E com’era possibile una tale differenza tra quelle due creature? Una tale distanza tra le loro menti?
Sentì il bisogno di tornare al suo Trono. Di rimanere solo a riflettere, a osservare e studiare come mai prima di allora aveva fatto.
Voleva porsi in disparte e rivivere quella conversazione ancora e ancora, finché non ne avesse colto ogni minima sfumatura.
«È tempo che rientri,» disse «Lucifiel mi sta cercando.»  
«Tornerete presto a trovarci?» chiese l’uomo, il viso aperto e gentile.
Il Signore non rispose, perché non lo sapeva.
Presto, tardi, oggi, domani, per lui non significavano niente. Il tempo era una creazione per la Terra, non per Lui.
Lui non aveva tempo, se non il presente. Non aveva passato o futuro, ma solo l’adesso.
Perciò, sparì in silenzio, così come era arrivato, senza dare alcuna risposta.
La Sua luce tornò ad illuminare la sala del Trono più in fretta del battito di ciglia dell’Ish.
Il coro Lo accolse con un gioioso canto di benvenuto e la voce di Lucifiel tuonò adirata nella stanza.
Lo rimproverava per essersi allontanato senza consultarlo, senza dire a nessuno dove andava.
Non aveva bisogno di ascoltarlo, per conoscere il contenuto delle sue parole o dei suoi sentimenti, li sentiva vibrare dentro di sé, come parte della sua stessa energia.
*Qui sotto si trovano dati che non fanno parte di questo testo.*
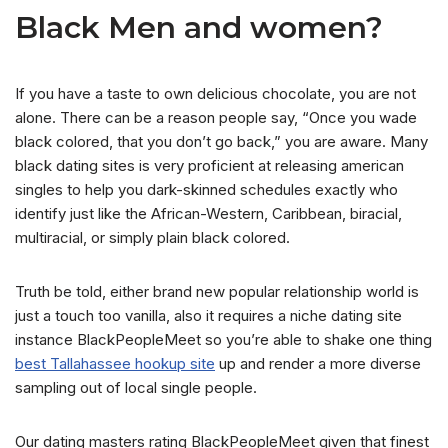
Black Men and women?
If you have a taste to own delicious chocolate, you are not
alone. There can be a reason people say, “Once you wade
black colored, that you don’t go back,” you are aware. Many
black dating sites is very proficient at releasing american
singles to help you dark-skinned schedules exactly who
identify just like the African-Western, Caribbean, biracial,
multiracial, or simply plain black colored.
Truth be told, either brand new popular relationship world is
just a touch too vanilla, also it requires a niche dating site
instance BlackPeopleMeet so you’re able to shake one thing
best Tallahassee hookup site
up and render a more diverse
sampling out of local single people.
Our dating masters rating BlackPeopleMeet given that finest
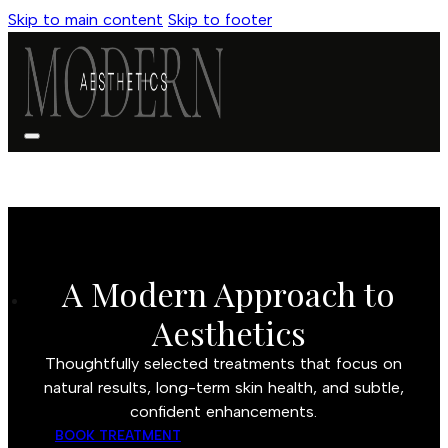
Skip to main content
Skip to footer
A Modern Approach to
Aesthetics
Thoughtfully selected treatments that focus on
natural results, long-term skin health, and subtle,
confident enhancements.
BOOK TREATMENT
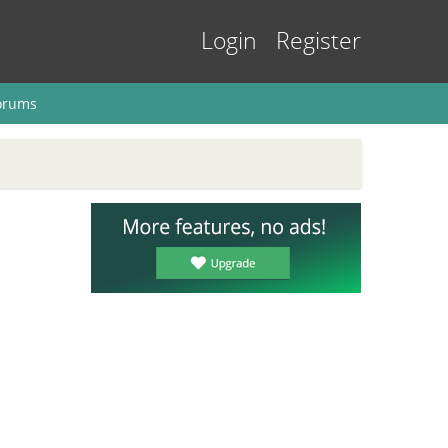
Login
Register
orums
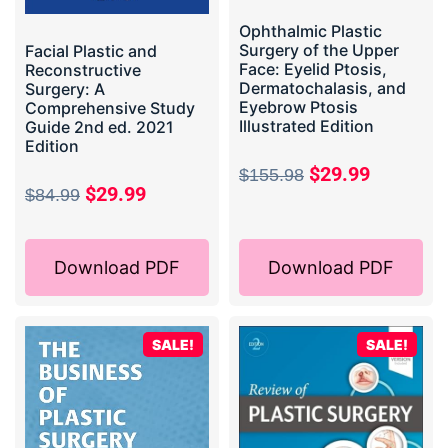
Ophthalmic Plastic
Surgery of the Upper
Facial Plastic and
Face: Eyelid Ptosis,
Reconstructive
Dermatochalasis, and
Surgery: A
Eyebrow Ptosis
Comprehensive Study
Illustrated Edition
Guide 2nd ed. 2021
Edition
$
29.99
$
155.98
$
29.99
$
84.99
Download PDF
Download PDF
SALE!
SALE!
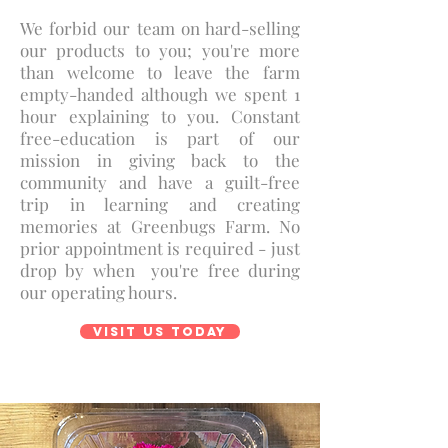
We forbid our team on hard-selling
our products to you; you're more
than welcome to leave the farm
empty-handed although we spent 1
hour explaining to you. Constant
free-education is part of our
mission in giving back to the
community and have a guilt-free
trip in learning and creating
memories at Greenbugs Farm. No
prior appointment is required - just
drop by when you're free during
our operating hours.
Visit us today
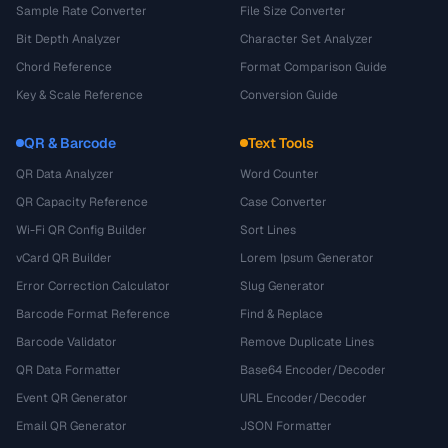
Sample Rate Converter
File Size Converter
Bit Depth Analyzer
Character Set Analyzer
Chord Reference
Format Comparison Guide
Key & Scale Reference
Conversion Guide
QR & Barcode
Text Tools
QR Data Analyzer
Word Counter
QR Capacity Reference
Case Converter
Wi-Fi QR Config Builder
Sort Lines
vCard QR Builder
Lorem Ipsum Generator
Error Correction Calculator
Slug Generator
Barcode Format Reference
Find & Replace
Barcode Validator
Remove Duplicate Lines
QR Data Formatter
Base64 Encoder/Decoder
Event QR Generator
URL Encoder/Decoder
Email QR Generator
JSON Formatter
Ma adesso non poteva pensare a Lucifiel e alle sue preoccupazioni, né poteva prestare attenzione al coro e al suo nuovo inno.
Adesso, doveva riflettere. Doveva vedere e decidere cosa fare.
 



*Il capitolo doveva essere dal punto di vista di Adam, ma alla fine non è stato così. Visto che non è mai stato in progetto scrivere dal punto di vista di D., perché il pensiero mi ha sempre lasciato a disagio, vorrei premettere che si tratta, come ovvio, di mera fantasia. Spero che nessuno si senta offeso da ciò che scrivo.
 
**Avrei dovuto spiegarlo prima, ma Ish e Ishà sono i due termini ebraici (o così ho letto) che indicano l’uomo e la donna.